だが、僕らは正真正銘兄妹なのだ。血が繋がっているからこそ、比較されるたびにその事実が僕をより悲しみに追い込む。親が同じなんだから、そのモテる遺伝子をもう少し兄に与えてもよかったんじゃない? そんな理不尽なことを思ってしまうときもたまにある。
「嘘だよ。というか、驚きすぎるのも失礼じゃない?」
「ごめんごめん」
目を細め、唇を尖らせて言う。愉快そうにクツクツと喉を鳴らす彼女の顔には、反省の色など微塵も含まれていなかった。
結局あさがおがなぜこんなにも上機嫌なのかは最後までわからなかった。まあ中学三年生の女の子なのだ。彼氏や好きな人とでも会うのだろうと勝手に納得する。
とりあえず今回はこの謎の上機嫌のおかげで命拾いすることができた。あさがおの想い人がどんな人なのか存じ上げないけれど、助けてくれてありがとうございました、と天を仰ぐ。もし会うことができたら、そのときはちゃんと感謝の気持ちを直接伝えなければ。

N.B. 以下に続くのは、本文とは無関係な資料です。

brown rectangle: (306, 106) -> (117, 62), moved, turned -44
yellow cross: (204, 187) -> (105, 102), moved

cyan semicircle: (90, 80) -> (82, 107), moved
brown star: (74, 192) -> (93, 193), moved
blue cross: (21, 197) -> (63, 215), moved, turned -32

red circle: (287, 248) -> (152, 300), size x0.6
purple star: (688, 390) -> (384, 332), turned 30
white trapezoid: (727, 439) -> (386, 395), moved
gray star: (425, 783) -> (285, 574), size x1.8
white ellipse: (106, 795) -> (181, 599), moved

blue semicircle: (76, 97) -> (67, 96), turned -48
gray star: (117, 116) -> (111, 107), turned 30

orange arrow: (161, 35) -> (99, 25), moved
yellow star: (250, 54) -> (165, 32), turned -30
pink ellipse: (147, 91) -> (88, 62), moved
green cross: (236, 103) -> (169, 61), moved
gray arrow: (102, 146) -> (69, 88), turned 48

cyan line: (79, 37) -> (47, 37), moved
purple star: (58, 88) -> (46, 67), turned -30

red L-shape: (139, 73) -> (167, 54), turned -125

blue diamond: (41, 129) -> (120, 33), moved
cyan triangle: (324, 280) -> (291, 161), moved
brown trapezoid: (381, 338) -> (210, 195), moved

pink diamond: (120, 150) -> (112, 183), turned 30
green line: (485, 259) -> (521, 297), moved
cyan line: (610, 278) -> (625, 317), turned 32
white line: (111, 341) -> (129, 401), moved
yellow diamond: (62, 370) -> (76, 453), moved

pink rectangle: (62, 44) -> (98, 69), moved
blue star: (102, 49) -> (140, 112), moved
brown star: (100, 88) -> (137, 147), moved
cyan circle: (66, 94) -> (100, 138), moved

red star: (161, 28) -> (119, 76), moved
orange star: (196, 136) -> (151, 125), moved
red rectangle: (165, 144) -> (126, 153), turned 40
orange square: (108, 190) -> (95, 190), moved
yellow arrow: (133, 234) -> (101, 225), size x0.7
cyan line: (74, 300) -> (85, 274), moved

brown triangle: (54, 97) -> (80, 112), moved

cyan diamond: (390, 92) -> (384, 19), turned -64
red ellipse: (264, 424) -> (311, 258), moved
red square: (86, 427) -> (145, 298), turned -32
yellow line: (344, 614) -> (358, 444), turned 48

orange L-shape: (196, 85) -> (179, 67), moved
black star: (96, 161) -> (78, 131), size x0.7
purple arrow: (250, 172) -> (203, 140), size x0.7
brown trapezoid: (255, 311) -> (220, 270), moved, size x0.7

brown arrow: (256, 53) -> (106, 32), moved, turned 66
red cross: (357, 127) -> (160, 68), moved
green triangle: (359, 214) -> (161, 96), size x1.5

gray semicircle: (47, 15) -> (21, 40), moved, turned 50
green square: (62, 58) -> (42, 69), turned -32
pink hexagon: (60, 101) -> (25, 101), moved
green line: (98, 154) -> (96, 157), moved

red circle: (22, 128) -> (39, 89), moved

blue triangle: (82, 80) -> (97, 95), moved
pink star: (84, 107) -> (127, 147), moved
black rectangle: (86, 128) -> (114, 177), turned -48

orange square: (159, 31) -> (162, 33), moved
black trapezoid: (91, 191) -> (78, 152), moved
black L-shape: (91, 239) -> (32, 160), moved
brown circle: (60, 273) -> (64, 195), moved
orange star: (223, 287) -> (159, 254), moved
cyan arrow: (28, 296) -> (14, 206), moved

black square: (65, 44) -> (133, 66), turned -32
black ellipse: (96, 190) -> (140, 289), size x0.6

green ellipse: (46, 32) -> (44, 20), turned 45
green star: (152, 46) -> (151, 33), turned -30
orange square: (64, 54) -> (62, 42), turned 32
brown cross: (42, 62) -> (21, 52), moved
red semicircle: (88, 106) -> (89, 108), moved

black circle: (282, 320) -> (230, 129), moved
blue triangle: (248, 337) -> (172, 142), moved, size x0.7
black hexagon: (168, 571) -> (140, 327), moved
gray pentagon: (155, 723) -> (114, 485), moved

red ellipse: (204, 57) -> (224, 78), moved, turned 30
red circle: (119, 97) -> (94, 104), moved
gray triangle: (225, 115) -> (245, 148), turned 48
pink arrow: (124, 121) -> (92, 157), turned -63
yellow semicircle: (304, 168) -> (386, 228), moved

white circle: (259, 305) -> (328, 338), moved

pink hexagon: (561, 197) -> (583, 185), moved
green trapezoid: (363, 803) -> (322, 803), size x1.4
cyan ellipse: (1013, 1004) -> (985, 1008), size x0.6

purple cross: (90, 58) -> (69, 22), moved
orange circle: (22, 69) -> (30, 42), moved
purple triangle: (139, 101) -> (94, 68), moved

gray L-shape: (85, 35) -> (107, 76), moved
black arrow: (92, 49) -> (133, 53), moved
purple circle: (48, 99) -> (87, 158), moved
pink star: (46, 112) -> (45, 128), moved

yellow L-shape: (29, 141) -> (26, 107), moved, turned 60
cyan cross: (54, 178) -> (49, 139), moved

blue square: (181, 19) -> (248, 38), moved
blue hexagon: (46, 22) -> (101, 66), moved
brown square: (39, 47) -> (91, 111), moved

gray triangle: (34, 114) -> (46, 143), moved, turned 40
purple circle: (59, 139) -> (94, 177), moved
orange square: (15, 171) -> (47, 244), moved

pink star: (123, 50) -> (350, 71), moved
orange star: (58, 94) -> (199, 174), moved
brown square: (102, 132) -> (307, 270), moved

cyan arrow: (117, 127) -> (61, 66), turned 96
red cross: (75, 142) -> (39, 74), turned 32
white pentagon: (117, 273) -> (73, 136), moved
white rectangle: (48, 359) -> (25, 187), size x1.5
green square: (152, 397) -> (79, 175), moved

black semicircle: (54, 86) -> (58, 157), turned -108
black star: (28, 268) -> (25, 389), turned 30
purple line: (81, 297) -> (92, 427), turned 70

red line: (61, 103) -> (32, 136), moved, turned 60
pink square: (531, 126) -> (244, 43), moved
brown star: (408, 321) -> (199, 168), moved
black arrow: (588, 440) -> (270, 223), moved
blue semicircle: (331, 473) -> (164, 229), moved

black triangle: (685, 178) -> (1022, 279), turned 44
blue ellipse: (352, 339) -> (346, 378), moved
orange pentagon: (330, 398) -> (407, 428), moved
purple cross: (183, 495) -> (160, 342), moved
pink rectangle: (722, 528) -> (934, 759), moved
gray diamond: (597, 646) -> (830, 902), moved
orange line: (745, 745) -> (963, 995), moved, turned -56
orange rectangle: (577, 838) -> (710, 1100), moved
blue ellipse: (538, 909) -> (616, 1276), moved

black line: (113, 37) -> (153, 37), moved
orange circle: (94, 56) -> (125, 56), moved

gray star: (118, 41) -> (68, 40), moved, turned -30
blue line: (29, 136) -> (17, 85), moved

時計の針が十一時を過ぎたところで、そろそろ寝るかとどちらからともなく席を立った。使っていたスプーンをシンクで洗っていると、先に部屋から出ようとしていたあさがおが「あ、そうそう」と振り向いた。
「お兄ちゃん、今日のプリンのお礼なら、私いつでも大歓迎だから。律儀に一個じゃなくて数倍にして返してくれてもいいんだからね」
ニヤリと弧を描いた瞼からのぞく真っ黒な瞳に、いつかの面影を見る。五月初めの空気のなかに、一瞬だけ真冬の風が通り抜けた。僕だけを囲むようなその冷たさに、ゾワリと身体がすくみ上がった。
「りょ、了解」
気づいたら了承の言葉が出ていた。言質を取ると満足げに頬を緩ませ、それじゃおやすみー、とあさがおは颯爽と消えていった。
階段を跳ねるように上がる足音が、ドア越しに微かに聞こえてくる。バタンと彼女が部屋に入った音を確認した途端、栓が抜かれたみたいな勢いで息が開放された。
あさがおが仏の顔でいてくれるうちに早く買ってこなきゃ。そう心に誓い、僕も遅れて自分の部屋へと向かった。